Random segfaults using simd intrinsics

usbalbin · October 12, 2018, 11:44am

Hello!

So I have been playing around a bit with the simd intrinsics and seem to have found something weird.

Debug mode is fine but whenever I run in release mode on my windows machine, the program almost instantly segfaults.

I have boiled it down to

println!("Setzero started");
let z = _mm256_setzero_ps();
println!("setzero done: {:?}, cast started", f32x8_to_array(z));
let i = _mm256_castps_si256(z);                     //<-- crash here unless
println!("cast done:");                             //<--- this line is removed
println!("   {:?}", i32x8_to_array(i));

if i just remove the line println!("cast done:"); then everything works fine.
This works perfectly on my linux machine and on playground

$ rustc --version
rustc 1.29.1 (b801ae664 2018-09-20)

$ rustc --version
rustc 1.31.0-nightly (77af31408 2018-10-11)

Windows machine with an Intel i5 3427U CPU which is supposed to support AVX

Is this most likely something wrong with my setup or could it be a compiler bug or is it just me doing something terribly wrong promming-wise?

Edit: oh sorry, forgot to mention the "crash" is a segfault

hellow · October 12, 2018, 11:53am

There was an issue I remember and it helped to add

#[cfg(target_arch = "x86_64")]

to the top of the function.
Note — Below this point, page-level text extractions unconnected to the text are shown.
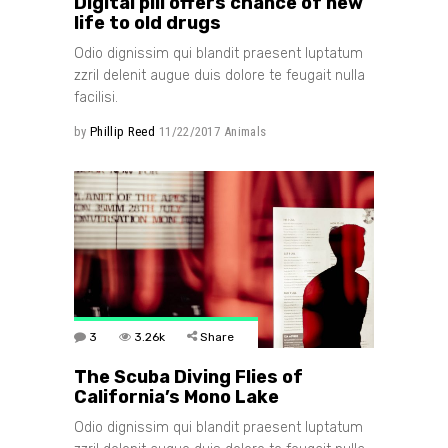
Digital pill offers chance of new
life to old drugs
Odio dignissim qui blandit praesent luptatum
zzril delenit augue duis dolore te feugait nulla
facilisi.
by
Phillip Reed
11/22/2017
Animals
3
3.26k
Share
The Scuba Diving Flies of
California’s Mono Lake
Odio dignissim qui blandit praesent luptatum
Give it a try

usbalbin · October 12, 2018, 11:56am

Thank you but it does not seem to make any difference.

I put it on top on f() like

#[cfg(target_arch = "x86_64")]
fn f(){

still crashes unless println!("cast done:"); is removed

BurntSushi · October 12, 2018, 12:01pm

You're going to want to give this section of the docs a pretty thorough read: std::arch - Rust

In particular, I don't see any use of #[target_feature(enable = "avx2")], nor have you told us whether you're compiling with target features enabled.

hellow · October 12, 2018, 12:03pm

you i32x8_to_array function is wrong btw (not sure if that is the problem?!)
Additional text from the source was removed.